You need to look for flexible shoes with a soft midsole that absorbs shock. When buying running shoes, ask for shoes that are flexible" or "cushioned" .

Neutral or Normal Feet

If you've examined your foot or your footprint and it doesn't look flat-footed or high-arched, you most likely have a neutral or normal foot. Your footprint will have a noticeable curve inward, but not by more than 3/4 of an inch.

As long as you pick a running shoe that doesn't counteract your foot type, you shouldn't encounter any problems. This is the most common type of foot, and it's also the least susceptible to injury provided it's outfitted with proper footwear.

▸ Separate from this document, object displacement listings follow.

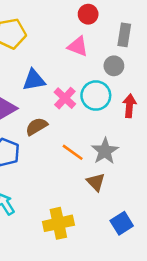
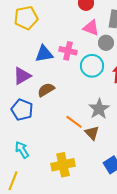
pink triangle: (78, 46) -> (91, 28), moved
pink cross: (65, 98) -> (68, 51), moved, turned -30
orange line: (73, 152) -> (74, 122), moved

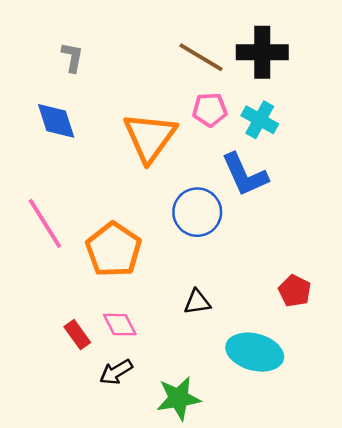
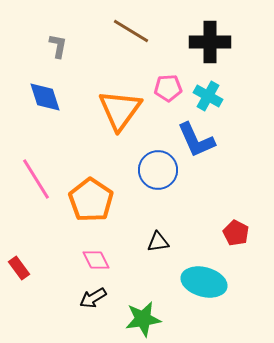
brown line: (201, 57) -> (131, 31), moved
red rectangle: (77, 335) -> (19, 268), moved

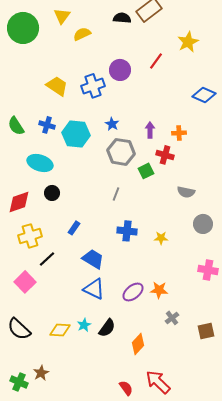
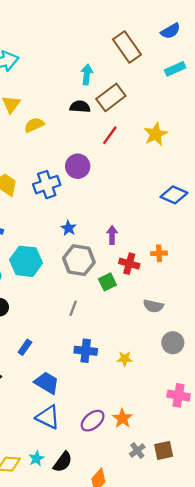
red line: (156, 61) -> (110, 135), moved
orange cross: (179, 133) -> (159, 253), moved
cyan hexagon: (76, 134) -> (26, 261), moved
orange star: (159, 290) -> (122, 418), turned 30
brown square: (206, 331) -> (164, 450), moved

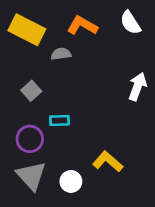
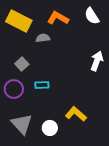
purple circle: (30, 139) -> (14, 89), moved

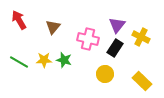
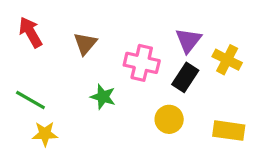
yellow star: (44, 60) -> (45, 134), moved
yellow rectangle: (142, 81) -> (229, 131), turned -36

If you have normal feet, you can choose from a wide variety of running shoes, including ones made for neutral runners or those with slightly flat-footed or high-arched feet. Don't pick running shoes that have a lot of stability or motion control.

The Windlass Mechanism

The Windlass Mechanism is the way the leg is structured so that all the muscles & ligaments, from the toe to the hip are inter-linked & work together.

For the Windlass Mechanism to be working properly the foot needs to be in a neutral position.

To check-

Stand with your feet square & relaxed.

Ask a friend (without any assistance from you) to wiggle your big toe.

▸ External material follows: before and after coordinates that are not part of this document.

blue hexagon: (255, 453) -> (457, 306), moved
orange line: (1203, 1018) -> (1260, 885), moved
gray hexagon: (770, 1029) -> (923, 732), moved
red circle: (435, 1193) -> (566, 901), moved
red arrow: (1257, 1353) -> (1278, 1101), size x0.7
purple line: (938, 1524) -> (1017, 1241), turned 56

Ideally when the toe is wiggled, you should see movement under the arch where the Plantar Fascitis tendon will strain all the way up the leg to the hip. This means the Windlass Mechanism is working & all the tendons, ligaments & muscles are perferctly aligned & would suggest you're a neutral runner.

If there is movement up the leg but not all the way to the hip, it would suggest that you're naturally standing in a slightly over-pronated position. This means that without suppotive shoes, whilst running, something along the length of the leg will compensate for the excessive roll & may cause pain in or around that area. To correct this, roll your foot slightly outwards & ask your friend (again without any assistance from you) to wiggle your big toe. By doing this, you're effectively offering support under the arch as a supportive shoe would.

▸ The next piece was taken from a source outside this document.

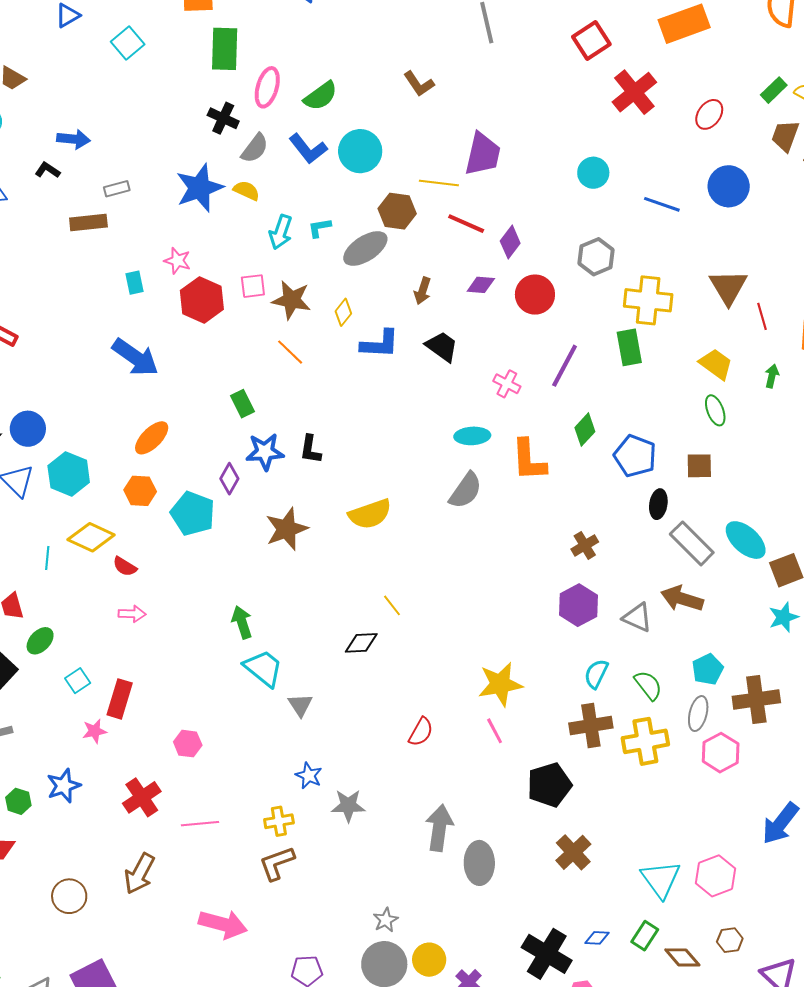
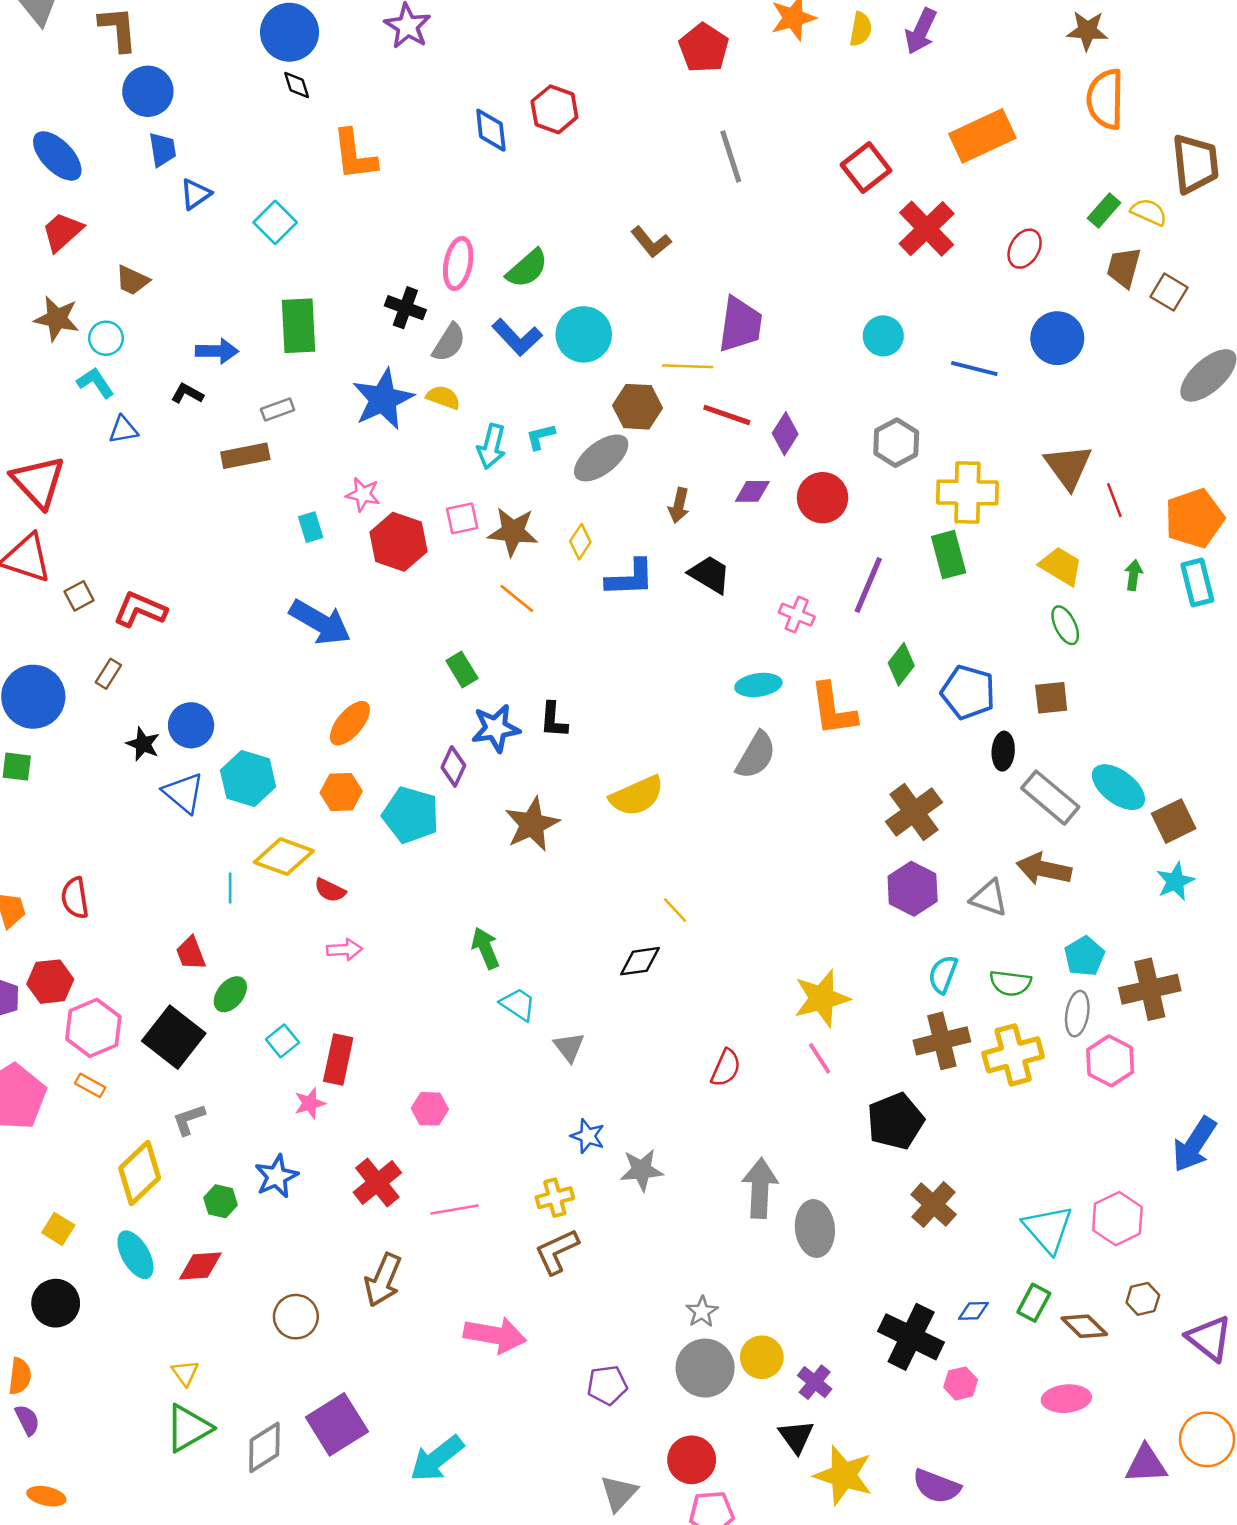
green rectangle: (225, 49) -> (298, 326), moved
brown cross: (585, 545) -> (914, 812), size x1.6
cyan trapezoid: (263, 668) -> (518, 1004), size x0.7
green semicircle: (648, 685) -> (1010, 983), turned 140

If there is no movement, your either a severe over pronator or have had an injury to the area maybe a break or a calcium buildup in the form of bunions.

Coaching tips & hints

One of the benefits of running is that it is an activity which can fit into even the busiest of lifestyles. An early morning run is a great start to the day, but make sure that you pay attention to warming up properly to avoid unnecessary injury.

Weather conditions can affect the time of day that you should run. In Summer, avoid running in high temperatures - early mornings and evening are the best time. In Winter, make the most of the daylight for your running time - if you choose to run at night, make sure that you wear reflective clothing

Running with someone can be motivating and the incentive that you need to maintain a good running programme. Your running partner should be of the same or similar standard as you so that you can progress together. Joining a local running club is a great way to get into running and meet new people. Many clubs have coaches available to give advice on running techniques.

As a beginner you should only be running at a steady pace and should not be gasping for breath and pushing yourself too hard. If you are running with a partner you should still be able to talk to each other. As a beginner, you shouldn't be running every day! Three to four times a week is a good guideline but challenge yourself to run for longer each time. On the rest days in between, undertake moderate exercise.

Forty-five minutes is the so-called standard for aerobic exercise. Of course you can do a little less or a little more, but as a general rule, this is the ideal length of time in order for your body to feel the physiological benefits. Even if you don’t run a full forty-five minutes in the beginning, this is a good target to aim for.

Remember: Running does not mean sprinting! You should run at a comfortable pace and devise a training programme to suit your individual requirements and overall goals. Practice and develop your breathing techniques as you run.